SUPPLIED RECORDS
--

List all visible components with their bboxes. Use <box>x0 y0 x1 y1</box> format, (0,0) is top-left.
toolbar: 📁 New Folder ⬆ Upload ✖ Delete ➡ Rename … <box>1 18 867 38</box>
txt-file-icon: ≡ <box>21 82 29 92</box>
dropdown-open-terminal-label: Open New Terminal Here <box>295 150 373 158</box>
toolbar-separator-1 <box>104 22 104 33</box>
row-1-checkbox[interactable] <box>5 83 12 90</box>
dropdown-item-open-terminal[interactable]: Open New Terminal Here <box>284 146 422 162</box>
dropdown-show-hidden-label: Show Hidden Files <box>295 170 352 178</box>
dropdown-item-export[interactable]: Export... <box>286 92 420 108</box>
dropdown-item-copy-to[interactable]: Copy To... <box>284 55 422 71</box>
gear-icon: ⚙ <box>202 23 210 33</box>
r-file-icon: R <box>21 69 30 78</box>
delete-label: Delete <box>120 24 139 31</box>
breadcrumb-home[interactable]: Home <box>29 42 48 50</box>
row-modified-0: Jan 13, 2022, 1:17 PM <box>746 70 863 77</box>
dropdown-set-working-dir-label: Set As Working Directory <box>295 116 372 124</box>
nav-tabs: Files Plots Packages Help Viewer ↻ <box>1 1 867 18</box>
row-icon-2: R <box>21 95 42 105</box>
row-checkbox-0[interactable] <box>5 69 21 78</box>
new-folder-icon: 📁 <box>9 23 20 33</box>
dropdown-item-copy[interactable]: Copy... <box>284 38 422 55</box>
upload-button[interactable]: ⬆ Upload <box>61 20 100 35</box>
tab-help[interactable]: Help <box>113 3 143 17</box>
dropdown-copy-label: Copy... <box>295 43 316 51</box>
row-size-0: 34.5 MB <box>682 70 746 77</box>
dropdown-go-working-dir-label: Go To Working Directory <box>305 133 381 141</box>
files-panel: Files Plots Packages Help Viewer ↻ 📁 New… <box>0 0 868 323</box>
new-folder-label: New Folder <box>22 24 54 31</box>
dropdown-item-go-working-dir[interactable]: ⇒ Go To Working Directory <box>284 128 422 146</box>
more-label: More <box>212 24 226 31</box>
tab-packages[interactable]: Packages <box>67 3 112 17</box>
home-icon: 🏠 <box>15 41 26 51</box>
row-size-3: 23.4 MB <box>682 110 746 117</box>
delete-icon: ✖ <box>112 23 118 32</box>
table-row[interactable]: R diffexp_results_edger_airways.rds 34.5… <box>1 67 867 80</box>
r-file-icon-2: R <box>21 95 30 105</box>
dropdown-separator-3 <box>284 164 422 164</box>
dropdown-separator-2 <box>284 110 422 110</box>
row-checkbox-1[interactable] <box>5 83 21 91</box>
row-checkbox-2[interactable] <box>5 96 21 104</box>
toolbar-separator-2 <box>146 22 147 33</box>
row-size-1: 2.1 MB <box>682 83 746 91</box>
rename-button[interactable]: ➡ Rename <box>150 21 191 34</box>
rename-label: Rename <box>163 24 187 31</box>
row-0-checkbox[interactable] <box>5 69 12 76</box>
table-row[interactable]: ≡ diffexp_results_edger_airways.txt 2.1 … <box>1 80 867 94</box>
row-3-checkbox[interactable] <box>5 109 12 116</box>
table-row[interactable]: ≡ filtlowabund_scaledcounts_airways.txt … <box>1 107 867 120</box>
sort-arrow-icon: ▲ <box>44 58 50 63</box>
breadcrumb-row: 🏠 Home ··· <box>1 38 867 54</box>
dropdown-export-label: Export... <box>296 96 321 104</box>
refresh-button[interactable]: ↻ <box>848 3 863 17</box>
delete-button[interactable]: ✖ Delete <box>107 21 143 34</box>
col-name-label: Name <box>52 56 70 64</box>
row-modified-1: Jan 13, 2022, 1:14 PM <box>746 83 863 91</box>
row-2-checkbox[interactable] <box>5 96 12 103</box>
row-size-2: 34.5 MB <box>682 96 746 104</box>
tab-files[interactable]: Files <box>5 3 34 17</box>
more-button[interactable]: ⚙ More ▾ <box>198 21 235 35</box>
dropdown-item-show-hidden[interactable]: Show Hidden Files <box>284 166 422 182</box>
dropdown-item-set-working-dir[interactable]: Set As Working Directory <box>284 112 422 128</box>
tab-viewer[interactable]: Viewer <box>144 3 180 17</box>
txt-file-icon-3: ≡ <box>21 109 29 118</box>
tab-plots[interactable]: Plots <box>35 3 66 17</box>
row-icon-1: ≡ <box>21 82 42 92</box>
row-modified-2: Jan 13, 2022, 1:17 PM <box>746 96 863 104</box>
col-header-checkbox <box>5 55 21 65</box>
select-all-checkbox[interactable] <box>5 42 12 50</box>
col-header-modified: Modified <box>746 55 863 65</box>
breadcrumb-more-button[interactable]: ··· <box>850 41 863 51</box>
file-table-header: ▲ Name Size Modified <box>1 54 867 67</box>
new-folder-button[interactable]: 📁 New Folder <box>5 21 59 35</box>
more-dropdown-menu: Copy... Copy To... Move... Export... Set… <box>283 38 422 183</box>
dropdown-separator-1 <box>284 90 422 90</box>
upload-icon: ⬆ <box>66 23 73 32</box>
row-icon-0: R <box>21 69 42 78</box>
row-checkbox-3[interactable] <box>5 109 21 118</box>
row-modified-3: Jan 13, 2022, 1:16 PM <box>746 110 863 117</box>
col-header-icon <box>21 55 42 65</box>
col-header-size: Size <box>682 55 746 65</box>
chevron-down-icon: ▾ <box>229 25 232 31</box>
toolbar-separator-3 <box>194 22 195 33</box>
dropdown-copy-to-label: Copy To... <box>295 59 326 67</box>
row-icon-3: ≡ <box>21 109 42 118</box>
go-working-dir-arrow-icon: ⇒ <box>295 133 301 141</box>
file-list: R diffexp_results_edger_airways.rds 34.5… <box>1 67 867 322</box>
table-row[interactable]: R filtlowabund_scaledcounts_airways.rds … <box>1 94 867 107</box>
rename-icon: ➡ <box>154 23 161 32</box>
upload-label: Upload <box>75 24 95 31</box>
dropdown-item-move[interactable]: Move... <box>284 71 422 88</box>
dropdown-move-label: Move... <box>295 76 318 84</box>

--

TASK TO CARRY OUT
Your reply should be every line of the material, transcribed exactly.

RESULT FOR THIS EXERCISE
List all visible components with their bboxes. Use <box>x0 y0 x1 y1</box> format, (0,0) is top-left.
toolbar: 📁 New Folder ⬆ Upload ✖ Delete ➡ Rename … <box>1 18 867 38</box>
txt-file-icon: ≡ <box>21 82 29 92</box>
dropdown-open-terminal-label: Open New Terminal Here <box>295 150 373 158</box>
toolbar-separator-1 <box>104 22 104 33</box>
row-1-checkbox[interactable] <box>5 83 12 90</box>
dropdown-item-open-terminal[interactable]: Open New Terminal Here <box>284 146 422 162</box>
dropdown-show-hidden-label: Show Hidden Files <box>295 170 352 178</box>
dropdown-item-export[interactable]: Export... <box>286 92 420 108</box>
dropdown-item-copy-to[interactable]: Copy To... <box>284 55 422 71</box>
gear-icon: ⚙ <box>202 23 210 33</box>
r-file-icon: R <box>21 69 30 78</box>
delete-label: Delete <box>120 24 139 31</box>
breadcrumb-home[interactable]: Home <box>29 42 48 50</box>
row-modified-0: Jan 13, 2022, 1:17 PM <box>746 70 863 77</box>
dropdown-set-working-dir-label: Set As Working Directory <box>295 116 372 124</box>
nav-tabs: Files Plots Packages Help Viewer ↻ <box>1 1 867 18</box>
row-icon-2: R <box>21 95 42 105</box>
row-checkbox-0[interactable] <box>5 69 21 78</box>
new-folder-icon: 📁 <box>9 23 20 33</box>
dropdown-item-copy[interactable]: Copy... <box>284 38 422 55</box>
upload-button[interactable]: ⬆ Upload <box>61 20 100 35</box>
tab-help[interactable]: Help <box>113 3 143 17</box>
dropdown-copy-label: Copy... <box>295 43 316 51</box>
row-size-0: 34.5 MB <box>682 70 746 77</box>
dropdown-go-working-dir-label: Go To Working Directory <box>305 133 381 141</box>
files-panel: Files Plots Packages Help Viewer ↻ 📁 New… <box>0 0 868 323</box>
new-folder-label: New Folder <box>22 24 54 31</box>
dropdown-item-go-working-dir[interactable]: ⇒ Go To Working Directory <box>284 128 422 146</box>
more-label: More <box>212 24 226 31</box>
tab-packages[interactable]: Packages <box>67 3 112 17</box>
home-icon: 🏠 <box>15 41 26 51</box>
row-size-3: 23.4 MB <box>682 110 746 117</box>
delete-icon: ✖ <box>112 23 118 32</box>
table-row[interactable]: R diffexp_results_edger_airways.rds 34.5… <box>1 67 867 80</box>
r-file-icon-2: R <box>21 95 30 105</box>
dropdown-separator-3 <box>284 164 422 164</box>
dropdown-separator-2 <box>284 110 422 110</box>
row-checkbox-1[interactable] <box>5 83 21 91</box>
row-checkbox-2[interactable] <box>5 96 21 104</box>
toolbar-separator-2 <box>146 22 147 33</box>
row-size-1: 2.1 MB <box>682 83 746 91</box>
rename-button[interactable]: ➡ Rename <box>150 21 191 34</box>
rename-label: Rename <box>163 24 187 31</box>
row-0-checkbox[interactable] <box>5 69 12 76</box>
table-row[interactable]: ≡ diffexp_results_edger_airways.txt 2.1 … <box>1 80 867 94</box>
row-3-checkbox[interactable] <box>5 109 12 116</box>
table-row[interactable]: ≡ filtlowabund_scaledcounts_airways.txt … <box>1 107 867 120</box>
sort-arrow-icon: ▲ <box>44 58 50 63</box>
breadcrumb-row: 🏠 Home ··· <box>1 38 867 54</box>
dropdown-export-label: Export... <box>296 96 321 104</box>
refresh-button[interactable]: ↻ <box>848 3 863 17</box>
delete-button[interactable]: ✖ Delete <box>107 21 143 34</box>
col-name-label: Name <box>52 56 70 64</box>
row-modified-1: Jan 13, 2022, 1:14 PM <box>746 83 863 91</box>
row-2-checkbox[interactable] <box>5 96 12 103</box>
row-size-2: 34.5 MB <box>682 96 746 104</box>
tab-files[interactable]: Files <box>5 3 34 17</box>
more-button[interactable]: ⚙ More ▾ <box>198 21 235 35</box>
dropdown-item-show-hidden[interactable]: Show Hidden Files <box>284 166 422 182</box>
dropdown-item-set-working-dir[interactable]: Set As Working Directory <box>284 112 422 128</box>
tab-viewer[interactable]: Viewer <box>144 3 180 17</box>
txt-file-icon-3: ≡ <box>21 109 29 118</box>
tab-plots[interactable]: Plots <box>35 3 66 17</box>
row-icon-1: ≡ <box>21 82 42 92</box>
row-modified-2: Jan 13, 2022, 1:17 PM <box>746 96 863 104</box>
col-header-checkbox <box>5 55 21 65</box>
select-all-checkbox[interactable] <box>5 42 12 50</box>
col-header-modified: Modified <box>746 55 863 65</box>
breadcrumb-more-button[interactable]: ··· <box>850 41 863 51</box>
file-table-header: ▲ Name Size Modified <box>1 54 867 67</box>
new-folder-button[interactable]: 📁 New Folder <box>5 21 59 35</box>
more-dropdown-menu: Copy... Copy To... Move... Export... Set… <box>283 38 422 183</box>
dropdown-separator-1 <box>284 90 422 90</box>
upload-icon: ⬆ <box>66 23 73 32</box>
row-icon-0: R <box>21 69 42 78</box>
row-checkbox-3[interactable] <box>5 109 21 118</box>
row-modified-3: Jan 13, 2022, 1:16 PM <box>746 110 863 117</box>
col-header-icon <box>21 55 42 65</box>
col-header-size: Size <box>682 55 746 65</box>
chevron-down-icon: ▾ <box>229 25 232 31</box>
toolbar-separator-3 <box>194 22 195 33</box>
dropdown-copy-to-label: Copy To... <box>295 59 326 67</box>
row-icon-3: ≡ <box>21 109 42 118</box>
go-working-dir-arrow-icon: ⇒ <box>295 133 301 141</box>
file-list: R diffexp_results_edger_airways.rds 34.5… <box>1 67 867 322</box>
table-row[interactable]: R filtlowabund_scaledcounts_airways.rds … <box>1 94 867 107</box>
rename-icon: ➡ <box>154 23 161 32</box>
upload-label: Upload <box>75 24 95 31</box>
dropdown-item-move[interactable]: Move... <box>284 71 422 88</box>
dropdown-move-label: Move... <box>295 76 318 84</box>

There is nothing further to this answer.